The Lunchbox

Allemagne, France, Inde (2013)

Genre : Romance

Écriture cinématographique : Fiction

Prix Jean Renoir des lycéens 2013-2014

Synopsis

Ila, une jeune femme délaissée par son mari, se met en quatre pour tenter de le reconquérir en lui préparant un savoureux déjeuner. Elle confie ensuite sa lunchbox au gigantesque service de livraison qui dessert toutes les entreprises de Bombay. Le soir, Ila attend de son mari des compliments qui ne viennent pas.
En réalité, la Lunchbox a été remise accidentellement à Saajan, un homme solitaire, proche de la retraite. Comprenant qu’une erreur de livraison s’est produite, Ila glisse alors dans la lunchbox un petit mot, dans l’espoir de percer le mystère.

Distribution

Irrfan Khan : Saajan
Nimrat Kaur : Ila
Nawazuddin Siddiqui : Shaikh
Denzil Smith : M. Shroff
Bharati Achrekar : Mme Krishnan
Nakul Vaid : Le mari d’Ila
Yashvi Puneet Nagar : Yashvi
Lillete Dubey : La mère d’Ila

Générique

Durée : 1h42

Scénario et réalisation : Ritesh Batra
Production : Guneet Monga, Anurag Kashyap, Arun Rangachari

Image : Michael Simmonds
Montage : John F. Lyons
Direction artistique : Shruti Gupte
Son : Michael Kaczmarek
Musique : Max Richter

Autour du film

Article du 10 décembre 2013, À voir à Lire :

Auteur de nombreux courts-métrages sélectionnés dans plusieurs festivals, le réalisateur indien Ritesh Batra passe pour la première fois le cap du long avec The Lunchbox qui se pose en rupture par rapport au cinéma commercial de Bollywood. Effectivement, ici point de genre dont on respecterait les règles à la lettre, ni même de numéro musical puisque le cinéaste semble plutôt s’inspirer des œuvres sociales d’auteurs aussi prestigieux que Satyajit Ray ou plus récemment Mira Nair. Ritesh Batra préfère s’attarder sur le quotidien morne de la classe populaire à travers une histoire d’amour épistolaire séduisante, lui permettant ainsi de dire deux ou trois choses importantes sur la société de son pays. Durant le premier quart d’heure, il décrit le système très étonnant des lunchbox qui offre à des milliers d’Indiens l’opportunité de se faire livrer le repas préparé par leur épouse directement à leur travail. Ce boulot qui occupe pas moins de 5 000 livreurs tous les jours est un modèle d’organisation, tant et si bien que rares sont les erreurs de livraison.

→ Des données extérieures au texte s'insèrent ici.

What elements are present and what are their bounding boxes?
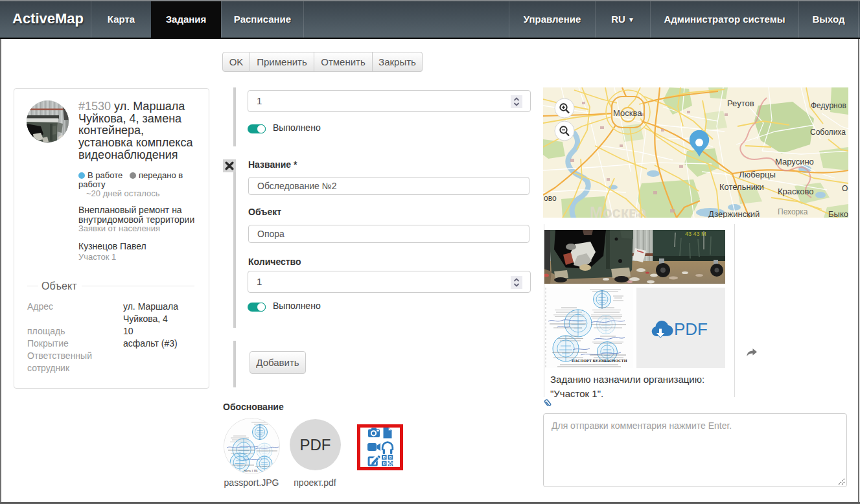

Le cinéaste s’engouffre pourtant dans une des brèches du système pour effectuer un rapprochement inattendu entre une jeune femme mariée, cloîtrée à la maison, et un employé de bureau à la veille de la retraite. Par le biais d’une erreur de livraison, les deux êtres qui ne se seraient jamais rencontrés vont peu à peu se lier d’amitié (et plus ?) par une relation épistolaire. Les lettres, dissimulées dans la fameuse lunchbox, sont d’abord laconiques, avant d’être l’occasion pour les personnages d’épancher leur cœur et de soigner le mal qui les ronge tous les deux : la solitude. Si Ritesh Batra n’hésite pas à recourir à l’humour pour faire passer certaines situations, il signe un script d’une rare finesse où rien n’est appuyé. La tonalité d’ensemble est donc celle d’une œuvre assez mélancolique où l’individu apparaît comme négligeable au sein d’une collectivité écrasante (l’Inde est actuellement le deuxième pays le plus peuplé du monde et devrait arriver en tête d’ici une quinzaine d’années).

Sans jamais s’appesantir, l’auteur nous montre avec beaucoup de recul le tourbillon infernal dans lequel sont plongés beaucoup d’Indiens, voués à travailler toute la journée pour parvenir à développer un pays en pleine émergence. Au passage, il égratigne aussi le modèle familial indien et dénonce l’air de rien la condition des femmes, dont beaucoup sont enfermées à la maison pour servir leur mari et leurs enfants. S’immisçant doucement, l’émotion gagne progressivement le spectateur qui est emporté par cette belle histoire, contée avec simplicité et efficacité. Il faut dire que l’ensemble est servi par d’excellents acteurs dont un Irrfan Khan (le conteur de L’odyssée de Pi) tout en intériorité.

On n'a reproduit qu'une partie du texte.